= WHAT TO WORK ON =
Beginning with the line below that contains "I wonder if" and ending with the line that contains "Definitely wasn't 30-06", copy every line exactly. Copy nothing else.

BEGIN DATA SHOWN

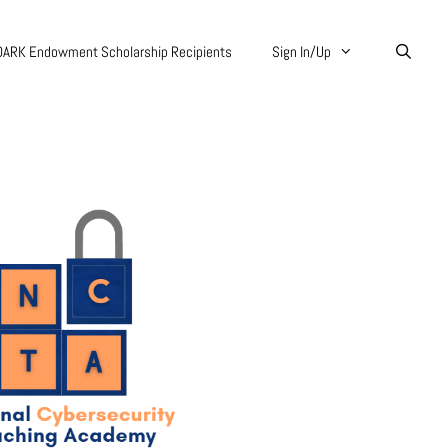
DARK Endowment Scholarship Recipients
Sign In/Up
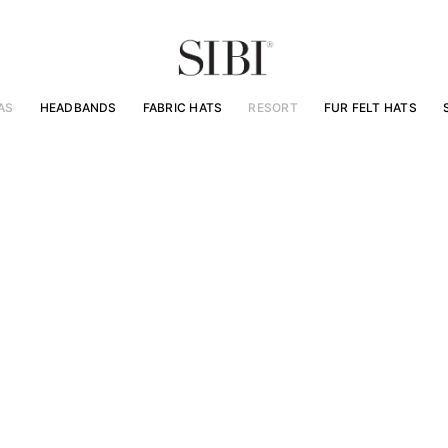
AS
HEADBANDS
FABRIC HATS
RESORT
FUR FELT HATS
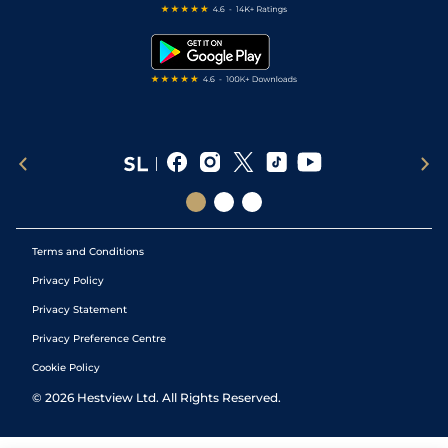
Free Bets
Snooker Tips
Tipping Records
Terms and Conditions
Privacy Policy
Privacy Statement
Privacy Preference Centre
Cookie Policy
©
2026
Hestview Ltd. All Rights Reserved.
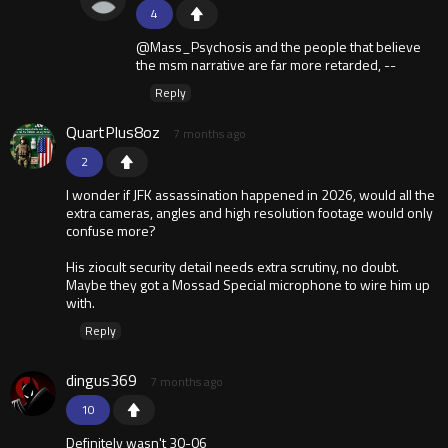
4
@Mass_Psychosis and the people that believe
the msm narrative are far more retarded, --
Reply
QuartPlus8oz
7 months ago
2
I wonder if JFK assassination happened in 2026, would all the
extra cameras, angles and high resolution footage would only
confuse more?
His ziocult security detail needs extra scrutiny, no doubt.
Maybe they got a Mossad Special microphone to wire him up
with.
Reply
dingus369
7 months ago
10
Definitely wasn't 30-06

END DATA SHOWN
BEGIN DATA SHOWN

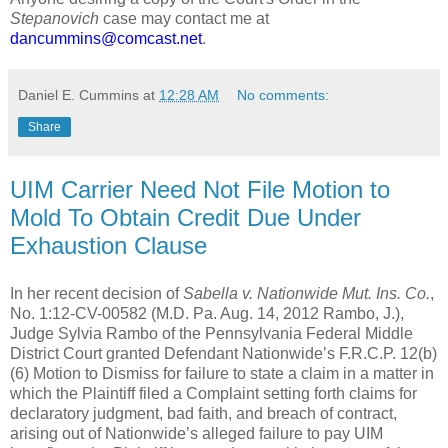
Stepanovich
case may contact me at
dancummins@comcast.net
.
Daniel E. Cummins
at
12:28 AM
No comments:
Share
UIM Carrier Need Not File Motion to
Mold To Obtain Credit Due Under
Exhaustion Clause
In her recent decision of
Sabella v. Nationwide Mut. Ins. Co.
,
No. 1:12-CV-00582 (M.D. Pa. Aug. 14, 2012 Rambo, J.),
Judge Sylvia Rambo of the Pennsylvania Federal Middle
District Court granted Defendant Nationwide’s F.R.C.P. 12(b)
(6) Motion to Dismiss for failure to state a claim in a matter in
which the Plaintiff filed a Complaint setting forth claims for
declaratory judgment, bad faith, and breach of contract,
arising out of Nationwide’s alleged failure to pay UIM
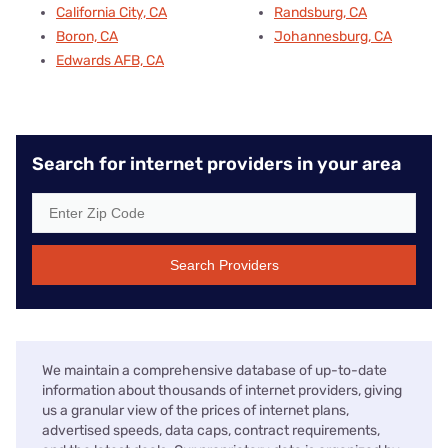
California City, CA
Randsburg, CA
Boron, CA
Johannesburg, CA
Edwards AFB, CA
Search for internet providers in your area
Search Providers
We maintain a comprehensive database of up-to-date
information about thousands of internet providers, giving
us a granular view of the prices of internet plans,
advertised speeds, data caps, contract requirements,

END DATA SHOWN
BEGIN DATA SHOWN

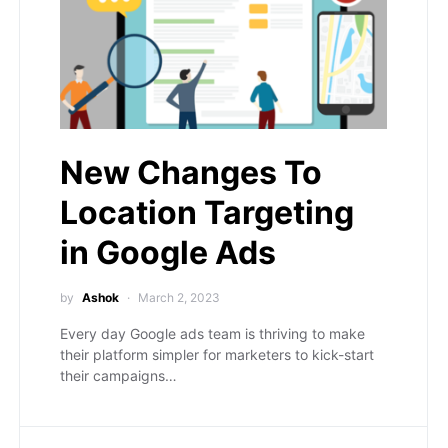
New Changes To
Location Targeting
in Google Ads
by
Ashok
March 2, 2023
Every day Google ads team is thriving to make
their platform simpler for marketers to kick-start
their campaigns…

END DATA SHOWN

= THE COMPLETED TASK =
I wonder if JFK assassination happened in 2026, would all the
extra cameras, angles and high resolution footage would only
confuse more?
His ziocult security detail needs extra scrutiny, no doubt.
Maybe they got a Mossad Special microphone to wire him up
with.
Reply
dingus369
7 months ago
10
Definitely wasn't 30-06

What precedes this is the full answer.